Soccer is a popular hobby in Chile besides the well-known asado. It was the Chilean real estate market that received a yellow card most recently, not the well-known Universidad de Chile or Colo-Colo squads.
Chilean Central Bank President Rodrigo Vergara told the Senate that price increases that began earlier this year had expanded and intensified. A real estate bubble hasn't formed, but despite this, the Central Bank has grown increasingly concerned about the sector and its potential impact on the financial sector due to growing indebtedness among real estate companies, increased credit availability, a potential for real estate investment in the medium term, and other factors. LTV ratios have reportedly grown from 79% in July 2011 to 86% in July 2012, even though the percentage of bank credit portfolios with delinquent loans has dropped. cheap rental cars


There's a lot of discussion about whether or not the real estate market is too hot. According to other participants in the real estate business, Chile's ongoing economic expansion and rising land costs are mostly to blame for the country's rapid price hikes. Financier Felipe Larrain of Chile's Ministry of Finance asserted that the country's rapid price hikes were mostly driven by rising purchasing power and disposable income due to Chile's sustained economic growth and rising land costs. Many other real estate market participants agreed. The GDP of Chile is predicted to grow by 5.5% in 2012. Speculative real estate investment, lending volumes as a percentage of GDP, and banking credit procedures have all remained conservative, according to industry participants.
Since the macroeconomic profile of the country has improved to a degree that has never before been seen, potential demand for Chile's core exports continues to grow, the middle class expands, and inflation remains largely under control, making it difficult to assess the country's real estate sector risk. This new qualitative and quantitative growth landscape in Chile's economy makes it difficult to set long-term price and debt targets that are both attainable.
In the event of a downturn, credit-financed speculation will be less of a threat to the sector than the potential of an economic downturn. The mining boom, spurred in part by imports from China, has accounted for a substantial proportion of the residential sector's rise even as Chile's economy has continued to diversify. If Chinese demand declines and energy and labor expenses rise, mining companies' profit margins could be wiped out, resulting in mass layoffs, especially in northern Chile, where the mining industry is highly dependent.

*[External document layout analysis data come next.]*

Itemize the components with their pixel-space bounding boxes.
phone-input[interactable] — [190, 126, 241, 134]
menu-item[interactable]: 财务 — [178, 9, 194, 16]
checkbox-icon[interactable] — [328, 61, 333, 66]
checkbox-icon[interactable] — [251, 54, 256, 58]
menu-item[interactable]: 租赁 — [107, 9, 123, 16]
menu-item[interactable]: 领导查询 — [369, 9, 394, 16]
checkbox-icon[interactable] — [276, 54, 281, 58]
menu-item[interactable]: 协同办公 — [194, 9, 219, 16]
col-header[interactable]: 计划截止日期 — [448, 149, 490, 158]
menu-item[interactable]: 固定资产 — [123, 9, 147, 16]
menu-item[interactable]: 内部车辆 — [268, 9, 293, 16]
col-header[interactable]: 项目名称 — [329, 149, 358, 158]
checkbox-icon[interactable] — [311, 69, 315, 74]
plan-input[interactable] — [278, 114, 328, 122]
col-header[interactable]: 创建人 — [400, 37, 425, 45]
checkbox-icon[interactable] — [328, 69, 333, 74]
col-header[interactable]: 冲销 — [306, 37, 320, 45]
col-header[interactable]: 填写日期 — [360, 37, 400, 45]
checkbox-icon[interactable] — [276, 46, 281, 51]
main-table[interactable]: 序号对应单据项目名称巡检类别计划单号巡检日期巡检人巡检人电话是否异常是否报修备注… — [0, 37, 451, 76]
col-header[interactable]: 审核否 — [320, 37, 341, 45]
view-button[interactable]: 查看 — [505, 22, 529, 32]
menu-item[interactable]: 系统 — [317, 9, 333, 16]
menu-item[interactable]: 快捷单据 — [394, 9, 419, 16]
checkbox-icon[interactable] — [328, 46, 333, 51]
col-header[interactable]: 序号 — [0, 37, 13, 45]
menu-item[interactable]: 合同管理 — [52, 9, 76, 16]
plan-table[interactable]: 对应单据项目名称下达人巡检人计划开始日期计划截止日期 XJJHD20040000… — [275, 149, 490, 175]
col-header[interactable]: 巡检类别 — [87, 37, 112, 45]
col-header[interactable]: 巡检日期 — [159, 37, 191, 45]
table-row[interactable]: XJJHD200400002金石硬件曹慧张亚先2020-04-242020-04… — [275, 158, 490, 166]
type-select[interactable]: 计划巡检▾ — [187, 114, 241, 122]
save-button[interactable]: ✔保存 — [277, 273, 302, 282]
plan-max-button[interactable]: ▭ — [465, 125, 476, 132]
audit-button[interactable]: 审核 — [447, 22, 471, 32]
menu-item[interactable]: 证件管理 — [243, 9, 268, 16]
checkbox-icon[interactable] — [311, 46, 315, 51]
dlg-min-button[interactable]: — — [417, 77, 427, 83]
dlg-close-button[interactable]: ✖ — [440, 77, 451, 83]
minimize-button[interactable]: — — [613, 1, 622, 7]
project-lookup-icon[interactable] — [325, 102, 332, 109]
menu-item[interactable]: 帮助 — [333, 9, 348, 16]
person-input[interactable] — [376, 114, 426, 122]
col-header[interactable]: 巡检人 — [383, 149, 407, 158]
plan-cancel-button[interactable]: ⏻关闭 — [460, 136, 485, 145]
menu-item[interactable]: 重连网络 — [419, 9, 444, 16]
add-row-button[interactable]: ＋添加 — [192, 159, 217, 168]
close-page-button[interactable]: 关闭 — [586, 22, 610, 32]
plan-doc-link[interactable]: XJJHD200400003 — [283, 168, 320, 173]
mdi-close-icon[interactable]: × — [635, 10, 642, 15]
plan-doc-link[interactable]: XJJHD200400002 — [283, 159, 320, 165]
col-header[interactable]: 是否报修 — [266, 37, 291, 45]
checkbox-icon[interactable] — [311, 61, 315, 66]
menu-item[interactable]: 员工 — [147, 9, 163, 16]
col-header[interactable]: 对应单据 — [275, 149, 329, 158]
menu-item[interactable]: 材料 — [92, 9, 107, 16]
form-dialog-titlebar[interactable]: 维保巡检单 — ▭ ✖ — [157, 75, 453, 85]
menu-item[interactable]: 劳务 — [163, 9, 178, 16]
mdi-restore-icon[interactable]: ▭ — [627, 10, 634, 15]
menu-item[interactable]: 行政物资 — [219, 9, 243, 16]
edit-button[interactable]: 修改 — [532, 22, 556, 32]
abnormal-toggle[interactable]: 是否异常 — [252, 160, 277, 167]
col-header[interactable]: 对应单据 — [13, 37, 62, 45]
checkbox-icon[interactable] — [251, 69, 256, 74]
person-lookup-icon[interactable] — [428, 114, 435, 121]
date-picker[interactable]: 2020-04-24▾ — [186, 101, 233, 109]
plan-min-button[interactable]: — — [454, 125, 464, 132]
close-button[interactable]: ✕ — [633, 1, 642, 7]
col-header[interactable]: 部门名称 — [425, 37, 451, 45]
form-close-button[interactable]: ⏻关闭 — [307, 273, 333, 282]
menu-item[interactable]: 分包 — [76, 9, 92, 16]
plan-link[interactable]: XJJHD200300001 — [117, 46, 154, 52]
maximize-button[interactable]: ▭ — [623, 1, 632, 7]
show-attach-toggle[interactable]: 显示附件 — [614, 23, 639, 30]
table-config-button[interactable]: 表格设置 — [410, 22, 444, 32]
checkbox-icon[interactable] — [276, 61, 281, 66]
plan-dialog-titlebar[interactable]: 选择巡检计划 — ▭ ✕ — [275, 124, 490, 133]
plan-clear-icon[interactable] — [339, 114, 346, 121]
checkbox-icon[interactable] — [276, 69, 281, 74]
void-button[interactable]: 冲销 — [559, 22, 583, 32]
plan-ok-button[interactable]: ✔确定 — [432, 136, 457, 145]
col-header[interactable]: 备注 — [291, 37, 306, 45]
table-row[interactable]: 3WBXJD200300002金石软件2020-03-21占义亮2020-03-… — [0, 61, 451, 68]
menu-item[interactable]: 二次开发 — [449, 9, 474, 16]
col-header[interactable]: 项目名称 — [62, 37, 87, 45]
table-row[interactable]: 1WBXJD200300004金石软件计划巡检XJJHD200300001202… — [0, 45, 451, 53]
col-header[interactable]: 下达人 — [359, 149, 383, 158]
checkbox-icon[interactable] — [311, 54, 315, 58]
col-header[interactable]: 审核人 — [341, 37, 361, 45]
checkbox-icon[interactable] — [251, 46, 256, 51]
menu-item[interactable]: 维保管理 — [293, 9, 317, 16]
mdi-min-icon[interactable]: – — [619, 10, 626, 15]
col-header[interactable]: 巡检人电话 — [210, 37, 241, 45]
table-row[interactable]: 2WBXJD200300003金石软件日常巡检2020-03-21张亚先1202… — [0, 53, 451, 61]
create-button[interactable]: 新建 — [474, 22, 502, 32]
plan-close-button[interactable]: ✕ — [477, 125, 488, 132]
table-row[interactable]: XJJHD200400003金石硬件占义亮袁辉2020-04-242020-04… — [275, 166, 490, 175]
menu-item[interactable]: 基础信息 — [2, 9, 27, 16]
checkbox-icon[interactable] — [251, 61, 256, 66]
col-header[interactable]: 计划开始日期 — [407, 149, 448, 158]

Despite its low debt levels, Chile's financial industry lacks a well-developed secondary lending market. Overall debt levels have been kept low, but banks' capacity to structure and disperse credit risk has been limited. A rise in the level of bank or systemic financial risk means that banks are more likely to stop lending, causing liquidity levels to fall more rapidly. This could further worsen the effects of a prospective economic slump by further reducing the availability of affordable housing.